In either case, you’ll need to first configure your Databases - i.e. the database(s) you want to explore.
You'll then define a combination of:
. Tables -the tables you want to enable access to- and associated Fields -the tables’ fields you want to allow access to.
and/or
. SQL Queries - SQL Select statements that you can save and make available as Datasources.

Then your users will be able to create and edit
. Slices - visualizations on your Tables and related Fields
. Dashboards - sets of Slices that can be shared

We'll walk you through all these below.
Everything Is A Record
In the Superset UI (and underneath its hood) everything is internally maintained as a record - i.e. the configurations of Databases, Tables, Slices, etc... are maintained as records.
This is extremely powerful, but can also be confusing at first:
. It’s powerful because it’s a unified model that allows fine granularity of access control
. It can be confusing because you’ll see language in the UI that says “show record” that in fact means “show the details of this database configuration”. As an admin, you’ll also see configuration data -such as the core metrics you’ll define- available as records to view, edit, or delete.

(Note that these are actual records that are stored in a separate configuration database which we automatically provision and maintain for your own instance of Superset on Duperset)

warningChanging The admin Password

The Superset instance we create for you comes with a default 'admin' account.
Your first step should be to log in and change its password:

Log in with Username "admin" and Password "admin".

Navigate to your Profile

Click on the "Reset my password" button.

and reset your admin's password.


We also recommend that you reset your admin's email:
Navigate back to your Profile, click on "Edit User", change your email, and save your changes.

import_exportConnecting To Your Target Database(s)

Your next step is to connect to the databases you want to explore.
(We recommend connecting to slave/replicated DBs rather than your primary production DB.)

Navigate to (Menu -> Sources -> Databases)

and click the + sign on the far right to configure a new Database source

The available fields are self-explanatory - one critical thing to note:
SQLAlchemy URI: if you’re on Heroku, this is going to be the database URL specified in your Settings / Config Vars.
It should be in the format: postgresql://{userid}:{password}@{host}:5432/{dbname} - where 5432 is the port for Postgres if you’ve sticked to the defaults.
Make sure that the URL starts with postgresql and not just postgres - postgres:// will kinda-work, but you’ll run into issues down the road.

view_moduleCreating Datasources Using Tables

Once you’ve configured the database(s) you want to connect to, you can create Datasources for your visualizations either by configuring Tables, or by defining queries using SQL Lab.

When using Tables, you need to explicitly define which tables in your database you want to give access to, and for each table, which fields you want to give access to.

The initial steps for adding a new Table are similar to adding a new Database: Navigate to (Menu -> Sources -> Tables)

and click the + sign on the far right to configure a new Table source.


The one thing that differs is that you need to then go back and “Edit the Record” you just created to actually configure which fields will be available.

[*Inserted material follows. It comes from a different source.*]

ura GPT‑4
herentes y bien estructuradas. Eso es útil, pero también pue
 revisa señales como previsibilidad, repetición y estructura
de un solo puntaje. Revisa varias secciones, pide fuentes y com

Once on the Edit Table screen, navigate to the List Columns tab.


This is the place where you’re not only defining which fields are available to your users, but also the underlying semantic - as to whether they can be grouped, counted, summed, or considered as dates/times.

In turn, these become available as metrics available to your users.

At this point, you and your users have the basic blocks in place to start creating visualizations (“Slices”) and Dashboards.

view_columnsCreating Datasources Using SQL Lab

The alternative to defining Tables as Datasources is building SQL Queries using SQL Lab.

Navigate to (Menu -> SQL Lab).
The SQL editor allows you to write and run SQL queries on your configured databases.

Click on the Visualize button when you want to make a query available as a Datasource.

You can then select the type of visualization you want to build (you'll be able to change that later); but also change the name of the Datasource, to make it more explicit, and define the dimensions you're making available.

dashboardCreating Slices And Dashboards

When you want to create a new visualization (“Slice”) from scratch, you do so in much of the same way as everything else - by navigating to the Slices page and adding a “new record”.


You then chose a datasource and a visualization type

and roll into the Exploration screen.


A couple of things to note:
. As you modify your Slice, you’ll need to click [Query] in order to see your changes reflected - unless the configuration you’re modifying is labeled with a [flash] sign, in which case, the change takes effect immediately

. The Slice’s title is going to be “[undefined] - untitled” and when you hover over it it will tell you “you don’t have the rights to alter this title” - but yes you do: just save your new Slice and give it a name

. The documentation is sparse and the depth of functionality very extensive - we recommend you play around with the different types of visualizations, Advanced Analytics and SQL features, and Filters

Dashboards are created along similar steps as Slices.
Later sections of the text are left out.